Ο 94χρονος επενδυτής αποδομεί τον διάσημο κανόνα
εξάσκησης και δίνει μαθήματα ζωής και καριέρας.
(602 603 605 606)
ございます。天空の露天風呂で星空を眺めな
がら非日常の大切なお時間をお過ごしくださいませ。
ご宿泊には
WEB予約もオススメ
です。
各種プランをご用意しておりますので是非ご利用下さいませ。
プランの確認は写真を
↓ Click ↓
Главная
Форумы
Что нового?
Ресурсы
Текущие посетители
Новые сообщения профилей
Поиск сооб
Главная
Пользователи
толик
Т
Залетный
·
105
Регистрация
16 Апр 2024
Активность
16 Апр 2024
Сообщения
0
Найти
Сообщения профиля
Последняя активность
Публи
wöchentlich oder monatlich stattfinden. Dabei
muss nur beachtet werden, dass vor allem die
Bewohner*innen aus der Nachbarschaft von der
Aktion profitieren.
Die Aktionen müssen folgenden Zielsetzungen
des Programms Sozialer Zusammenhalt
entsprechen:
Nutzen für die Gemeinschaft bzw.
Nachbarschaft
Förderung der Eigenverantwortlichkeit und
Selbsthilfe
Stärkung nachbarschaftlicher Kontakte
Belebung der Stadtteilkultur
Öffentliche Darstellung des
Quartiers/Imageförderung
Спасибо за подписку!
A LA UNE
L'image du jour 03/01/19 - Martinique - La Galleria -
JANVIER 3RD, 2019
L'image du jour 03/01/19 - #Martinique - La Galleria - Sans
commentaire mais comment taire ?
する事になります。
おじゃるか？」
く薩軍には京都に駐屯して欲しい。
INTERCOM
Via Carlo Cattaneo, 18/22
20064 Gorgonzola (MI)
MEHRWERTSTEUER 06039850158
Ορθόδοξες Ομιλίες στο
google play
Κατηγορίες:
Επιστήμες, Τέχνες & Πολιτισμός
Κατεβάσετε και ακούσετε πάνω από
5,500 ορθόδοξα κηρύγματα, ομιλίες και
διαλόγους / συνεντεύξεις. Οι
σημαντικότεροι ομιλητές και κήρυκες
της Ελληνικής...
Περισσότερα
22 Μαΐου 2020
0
******************************
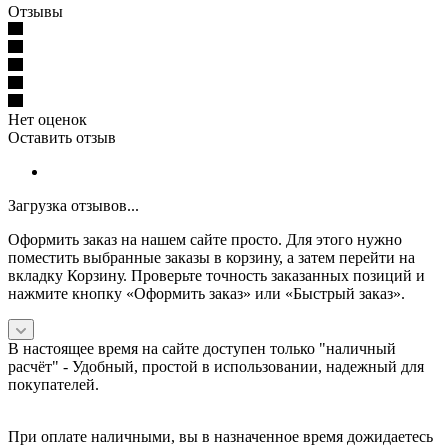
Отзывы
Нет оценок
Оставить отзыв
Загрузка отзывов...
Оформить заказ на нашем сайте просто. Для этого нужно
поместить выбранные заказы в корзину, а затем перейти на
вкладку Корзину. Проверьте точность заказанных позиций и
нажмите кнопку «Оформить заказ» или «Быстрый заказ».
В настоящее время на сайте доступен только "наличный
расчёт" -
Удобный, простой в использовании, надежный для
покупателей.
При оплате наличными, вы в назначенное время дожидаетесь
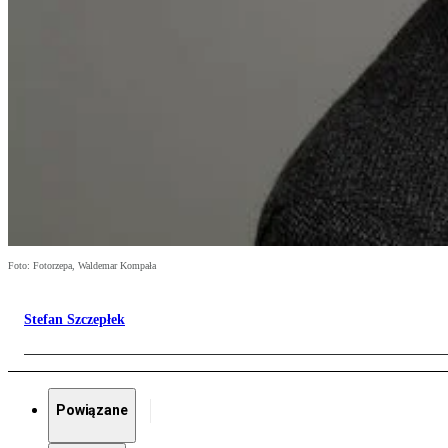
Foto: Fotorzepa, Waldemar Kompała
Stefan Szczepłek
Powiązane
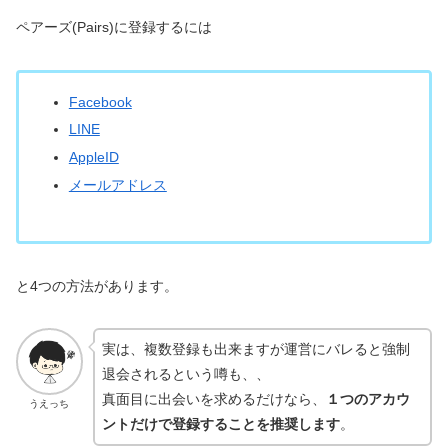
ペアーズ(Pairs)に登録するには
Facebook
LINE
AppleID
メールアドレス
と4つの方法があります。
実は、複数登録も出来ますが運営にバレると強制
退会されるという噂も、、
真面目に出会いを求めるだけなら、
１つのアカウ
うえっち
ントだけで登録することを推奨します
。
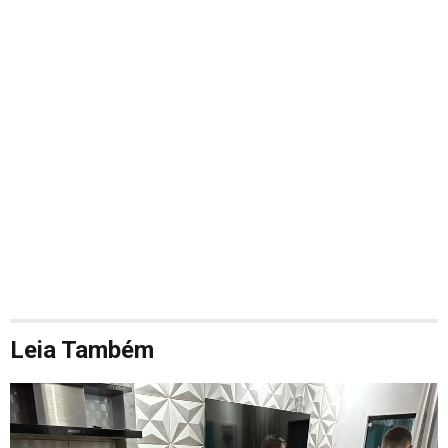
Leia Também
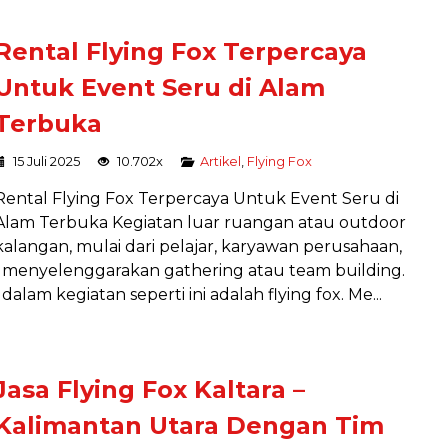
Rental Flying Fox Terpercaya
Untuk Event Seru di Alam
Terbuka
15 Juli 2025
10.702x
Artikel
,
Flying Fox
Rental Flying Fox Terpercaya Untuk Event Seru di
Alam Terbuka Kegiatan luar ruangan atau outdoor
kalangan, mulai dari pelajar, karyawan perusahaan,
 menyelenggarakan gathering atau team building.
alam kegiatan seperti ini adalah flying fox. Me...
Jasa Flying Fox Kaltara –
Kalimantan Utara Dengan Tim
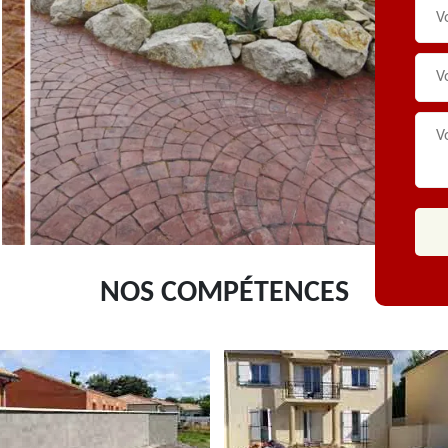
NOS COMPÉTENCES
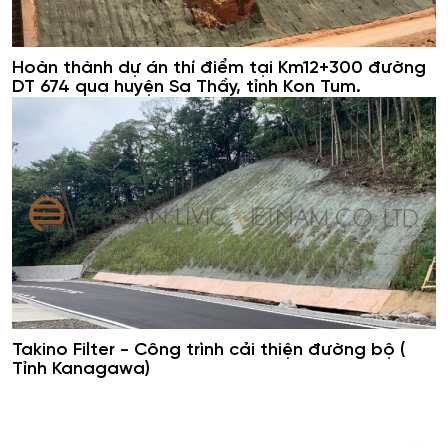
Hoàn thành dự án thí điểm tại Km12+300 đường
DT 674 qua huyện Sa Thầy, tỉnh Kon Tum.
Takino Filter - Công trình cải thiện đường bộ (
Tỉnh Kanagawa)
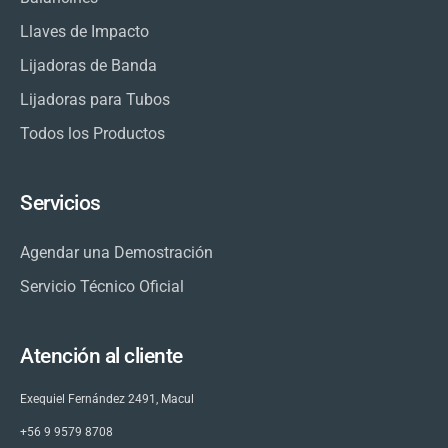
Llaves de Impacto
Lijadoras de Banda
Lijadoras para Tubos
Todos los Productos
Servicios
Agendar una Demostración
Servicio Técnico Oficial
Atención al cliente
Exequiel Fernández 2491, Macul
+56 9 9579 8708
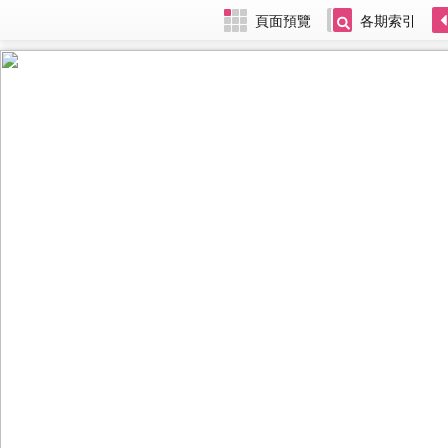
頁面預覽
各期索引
******************************
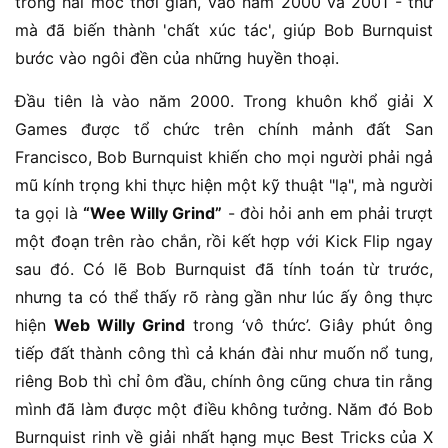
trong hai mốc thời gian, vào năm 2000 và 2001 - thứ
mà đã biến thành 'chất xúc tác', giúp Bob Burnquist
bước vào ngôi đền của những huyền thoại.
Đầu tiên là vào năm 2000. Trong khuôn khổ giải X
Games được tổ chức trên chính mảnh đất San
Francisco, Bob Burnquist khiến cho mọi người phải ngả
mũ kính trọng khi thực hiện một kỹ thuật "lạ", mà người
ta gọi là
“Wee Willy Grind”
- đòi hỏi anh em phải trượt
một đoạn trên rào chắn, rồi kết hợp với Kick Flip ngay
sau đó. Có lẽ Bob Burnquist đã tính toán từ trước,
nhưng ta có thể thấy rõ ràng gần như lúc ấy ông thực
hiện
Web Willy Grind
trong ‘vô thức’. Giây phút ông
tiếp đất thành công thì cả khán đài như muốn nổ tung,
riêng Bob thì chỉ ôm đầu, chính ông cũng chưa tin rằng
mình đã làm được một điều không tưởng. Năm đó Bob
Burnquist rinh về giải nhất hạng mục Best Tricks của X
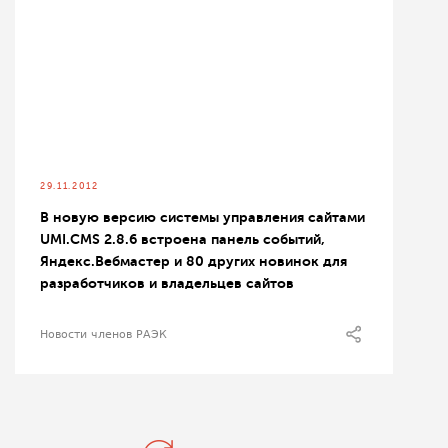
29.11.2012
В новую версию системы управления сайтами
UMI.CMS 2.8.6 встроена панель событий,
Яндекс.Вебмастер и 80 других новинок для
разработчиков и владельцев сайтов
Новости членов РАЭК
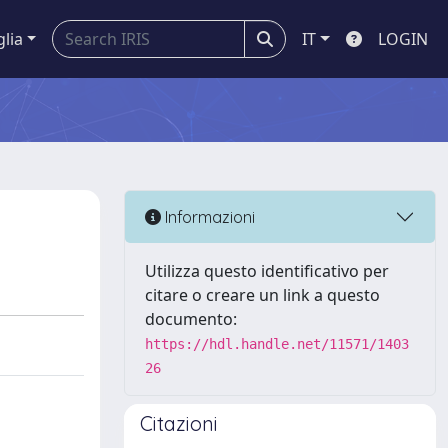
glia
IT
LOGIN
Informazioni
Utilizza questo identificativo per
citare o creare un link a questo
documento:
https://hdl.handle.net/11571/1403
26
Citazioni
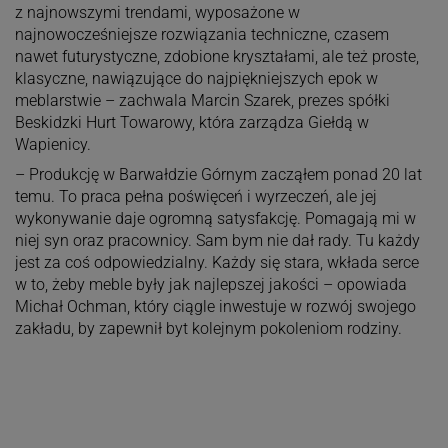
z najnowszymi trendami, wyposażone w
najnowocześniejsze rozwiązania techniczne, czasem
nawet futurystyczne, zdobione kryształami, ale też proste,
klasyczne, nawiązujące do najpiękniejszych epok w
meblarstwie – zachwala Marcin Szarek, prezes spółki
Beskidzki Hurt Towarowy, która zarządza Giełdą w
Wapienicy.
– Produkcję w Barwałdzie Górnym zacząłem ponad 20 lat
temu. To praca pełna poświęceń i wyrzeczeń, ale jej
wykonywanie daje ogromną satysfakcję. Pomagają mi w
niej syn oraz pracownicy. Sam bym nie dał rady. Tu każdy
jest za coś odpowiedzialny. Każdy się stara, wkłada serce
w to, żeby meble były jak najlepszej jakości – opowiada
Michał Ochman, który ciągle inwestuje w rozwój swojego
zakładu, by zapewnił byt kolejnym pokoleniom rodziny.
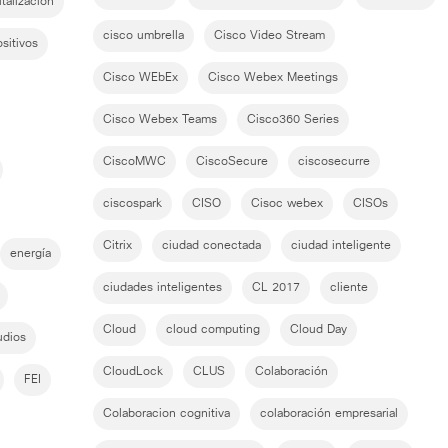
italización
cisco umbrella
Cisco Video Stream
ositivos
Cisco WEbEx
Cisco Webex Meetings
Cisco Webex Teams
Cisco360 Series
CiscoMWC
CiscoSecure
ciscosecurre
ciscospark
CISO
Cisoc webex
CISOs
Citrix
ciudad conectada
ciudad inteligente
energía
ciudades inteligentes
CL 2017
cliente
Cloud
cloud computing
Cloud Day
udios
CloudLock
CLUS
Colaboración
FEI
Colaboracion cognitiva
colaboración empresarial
******************************
Assigned task:
Among the entries above, some lines may hold the string "atau". State how many, and give nothing but the number.

Expected answer:
2